After that they folded up lunch box and paper bag and looked up a truly good eating place to enjoy a real lunch.

In Jimmie’s room at home was a great, old-fashioned, over-stuffed rocking chair. It was frayed and moth-eaten but oh, so comfortable! When the day was over and supper done, Jimmie loved to sit in this chair with feet propped up on the window sill, there to listen to the robins chirp, to watch twilight darken into night, and think things through.

There was plenty to think about these days. As he sat there a few hours after his truck chasing expedition with Tom, he found himself in a somber mood.

It was all well enough, he was thinking, to dream of having a part in bringing criminals to justice, but when you were up against the real thing——

“Ah, that’s different,” he sighed.

And then, of a sudden, his spirits and determination rose. “We’ll get him!” he murmured. “We will!”

He was thinking of the Silent Terror. Even now a thrill ran up his spine as he seemed to hear those words, “As you are!”

His determination at this moment to do his full duty was stronger than ever, for the papers that day had carried broad headlines about the Silent Terror’s last attack. Jimmie had read how a girl, little older than himself, had been sent from a laundry to bring the payroll. On her return she cut through an alley.

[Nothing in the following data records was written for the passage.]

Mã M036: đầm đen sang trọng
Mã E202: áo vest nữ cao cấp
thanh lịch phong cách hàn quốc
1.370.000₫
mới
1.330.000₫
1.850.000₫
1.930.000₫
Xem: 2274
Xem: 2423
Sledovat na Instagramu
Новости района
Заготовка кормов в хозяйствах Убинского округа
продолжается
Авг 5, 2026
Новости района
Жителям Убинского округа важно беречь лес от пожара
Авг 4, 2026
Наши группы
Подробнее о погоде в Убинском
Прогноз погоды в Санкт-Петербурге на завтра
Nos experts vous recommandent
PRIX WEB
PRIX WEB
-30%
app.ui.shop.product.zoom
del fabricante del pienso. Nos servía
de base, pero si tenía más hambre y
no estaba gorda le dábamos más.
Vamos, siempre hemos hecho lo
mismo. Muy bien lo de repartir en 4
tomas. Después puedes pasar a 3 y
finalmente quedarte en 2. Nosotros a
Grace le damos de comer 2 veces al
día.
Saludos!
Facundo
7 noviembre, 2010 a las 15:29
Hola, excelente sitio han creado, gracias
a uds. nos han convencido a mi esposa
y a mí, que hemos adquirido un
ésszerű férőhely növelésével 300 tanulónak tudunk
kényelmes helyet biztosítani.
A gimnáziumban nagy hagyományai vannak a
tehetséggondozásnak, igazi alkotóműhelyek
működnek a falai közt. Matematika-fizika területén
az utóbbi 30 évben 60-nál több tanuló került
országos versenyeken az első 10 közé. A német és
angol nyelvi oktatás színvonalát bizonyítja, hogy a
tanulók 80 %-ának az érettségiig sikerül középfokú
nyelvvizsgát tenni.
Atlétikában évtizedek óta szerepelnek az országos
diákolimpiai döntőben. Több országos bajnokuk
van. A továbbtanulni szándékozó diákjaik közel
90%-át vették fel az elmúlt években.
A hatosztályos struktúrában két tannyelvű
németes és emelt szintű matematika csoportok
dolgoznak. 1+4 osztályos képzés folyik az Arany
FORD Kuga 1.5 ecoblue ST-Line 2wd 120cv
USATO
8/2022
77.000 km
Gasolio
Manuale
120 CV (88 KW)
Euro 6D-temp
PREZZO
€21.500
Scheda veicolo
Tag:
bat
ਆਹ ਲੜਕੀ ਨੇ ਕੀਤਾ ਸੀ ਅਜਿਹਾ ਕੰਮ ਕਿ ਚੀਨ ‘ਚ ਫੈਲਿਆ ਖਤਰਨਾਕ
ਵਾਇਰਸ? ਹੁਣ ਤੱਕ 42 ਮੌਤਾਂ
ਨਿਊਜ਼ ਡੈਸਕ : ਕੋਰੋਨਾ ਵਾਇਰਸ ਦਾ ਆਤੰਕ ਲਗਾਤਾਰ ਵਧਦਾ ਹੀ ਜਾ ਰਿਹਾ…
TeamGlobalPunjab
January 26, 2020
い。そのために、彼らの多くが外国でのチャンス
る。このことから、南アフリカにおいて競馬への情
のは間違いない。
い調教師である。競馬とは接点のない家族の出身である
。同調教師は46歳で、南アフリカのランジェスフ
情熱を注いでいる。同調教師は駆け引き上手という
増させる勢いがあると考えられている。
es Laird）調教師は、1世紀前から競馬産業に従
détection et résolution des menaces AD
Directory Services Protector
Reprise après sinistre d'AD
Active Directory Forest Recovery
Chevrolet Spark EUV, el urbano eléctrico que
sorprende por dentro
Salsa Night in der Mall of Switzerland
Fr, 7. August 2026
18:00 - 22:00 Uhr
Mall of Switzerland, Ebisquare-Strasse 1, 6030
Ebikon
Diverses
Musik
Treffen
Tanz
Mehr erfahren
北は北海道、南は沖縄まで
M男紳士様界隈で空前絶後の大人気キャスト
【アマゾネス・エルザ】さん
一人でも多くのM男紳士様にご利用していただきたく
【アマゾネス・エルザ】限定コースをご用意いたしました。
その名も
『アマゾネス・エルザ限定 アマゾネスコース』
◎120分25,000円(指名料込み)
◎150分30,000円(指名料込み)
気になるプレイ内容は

They had found her four hours later wandering only half-conscious and hysterical, empty-handed and murmuring about a man and a bubble.

“What man? What bubble?” they had asked. To these questions she found no answer. But to all it was plain that the Silent Terror had struck again.

“I took his picture,” Jimmie groaned. “And got only an ear. An ear! It may be well enough for a whiz of a detective like Tom Howe, but who else could tell that ear if he saw it? Practically no one.”